Dr Lars Reinkemeyer is a visiting scholar at the University of California, Santa Barbara and senior executive of Siemens AG. Since 2014 he leveraged Process Mining technology in close collaboration with Siemens’ functional departments like sales, logistics, procurement, accounting and has established a global community in excess of 6.000 active users around the world, supporting the company’s digital transformation. As head of the Global Process Mining Services at Siemens Corporate IT he has built a team of experts located in Germany, Portugal and India providing cross-functional Process Mining services.

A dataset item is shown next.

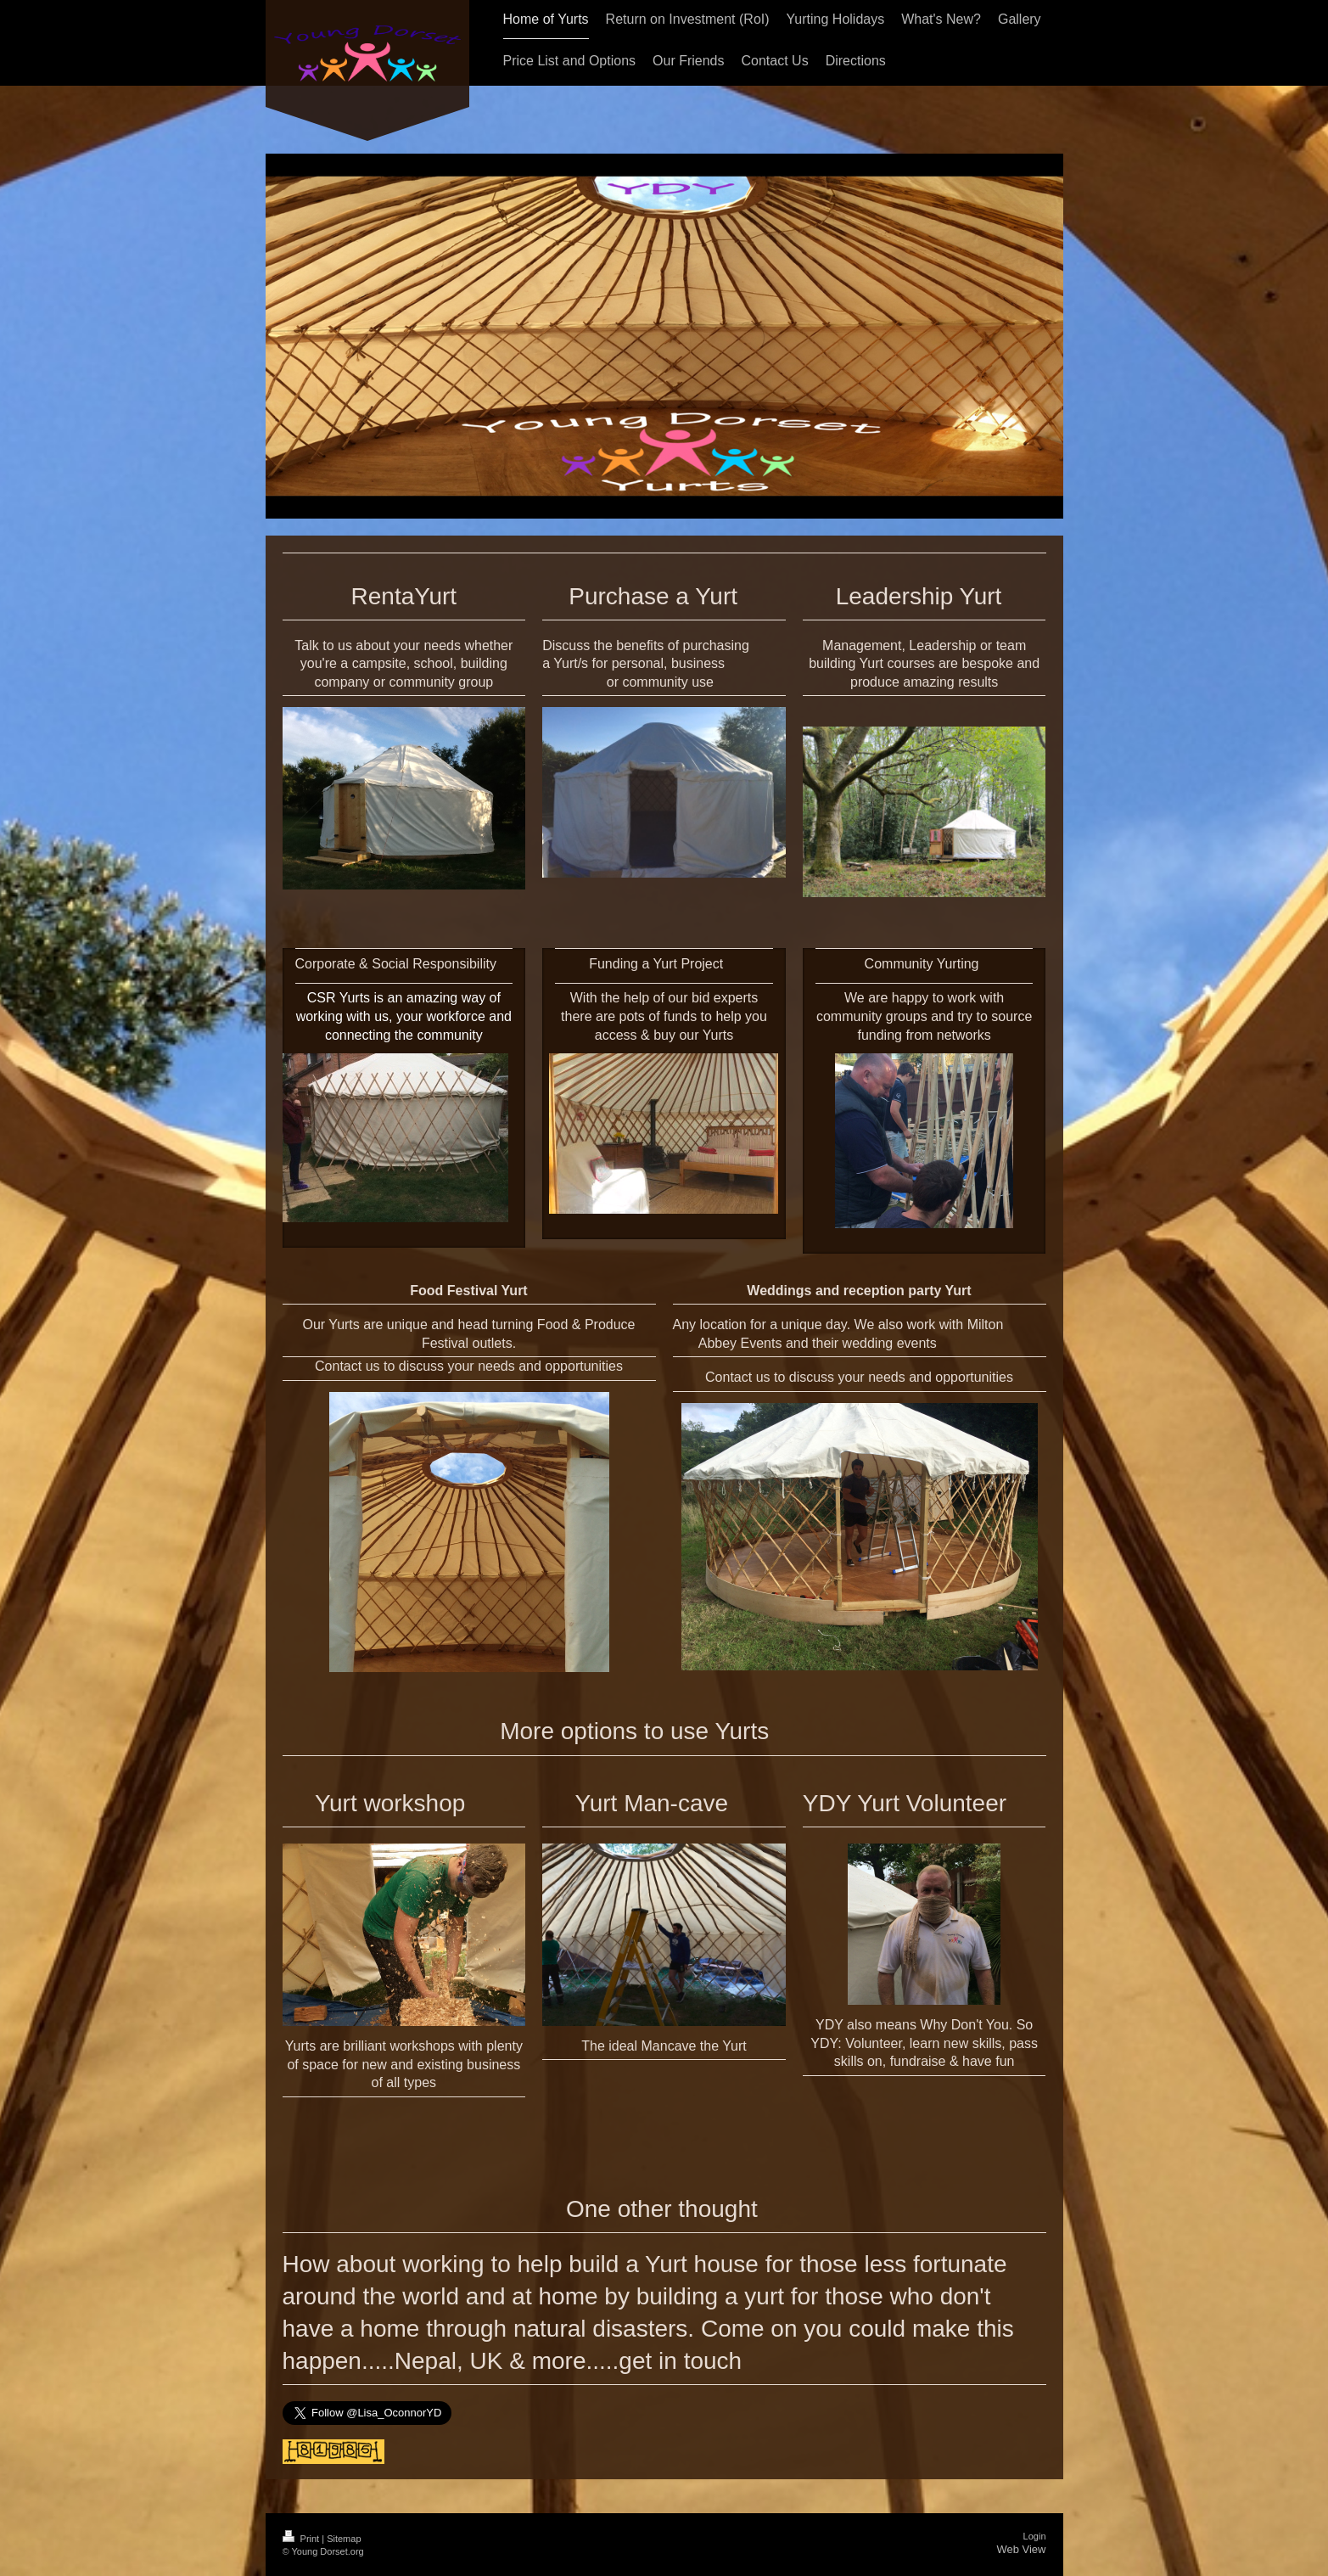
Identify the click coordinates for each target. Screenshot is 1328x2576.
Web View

Dr. Reinkemeyer joined Siemens AG in 1994, right after he earned a Master degree in Business Administration and a PhD from the University of Cologne, from which he graduated summa cum laude. He joined Siemens as Product- and Regional Manager and was delegated to Siemens Australia as International Account Manager in 1996. In 1998, he signed on as General Manager at Oztrak Europe GmbH, gaining some hands-on start-up experiences. In 2000, he joined Atoss Software AG as a Director of International Sales. Dr. Reinkemeyer rejoined Siemens AG in 2001, where he held various international leadership positions in strategy, compliance and IT. He is a guest speaker at Stanford Graduate School of Business and regular speaker on international conferences.